#### Brief
Return the entries below precisely, omitting nothing.

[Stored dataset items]
════════════════
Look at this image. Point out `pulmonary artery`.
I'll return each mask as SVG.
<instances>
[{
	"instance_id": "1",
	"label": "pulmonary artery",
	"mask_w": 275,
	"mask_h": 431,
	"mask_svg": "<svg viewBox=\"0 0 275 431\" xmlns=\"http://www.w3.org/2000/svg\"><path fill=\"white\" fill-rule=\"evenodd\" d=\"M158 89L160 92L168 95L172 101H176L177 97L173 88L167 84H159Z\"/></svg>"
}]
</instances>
════════════════
#### Expected answer
Look at this image. Point out `pulmonary artery`.
I'll return each mask as SVG.
<instances>
[{
	"instance_id": "1",
	"label": "pulmonary artery",
	"mask_w": 275,
	"mask_h": 431,
	"mask_svg": "<svg viewBox=\"0 0 275 431\" xmlns=\"http://www.w3.org/2000/svg\"><path fill=\"white\" fill-rule=\"evenodd\" d=\"M158 89L160 92L168 95L172 101H176L177 97L173 88L167 84H159Z\"/></svg>"
}]
</instances>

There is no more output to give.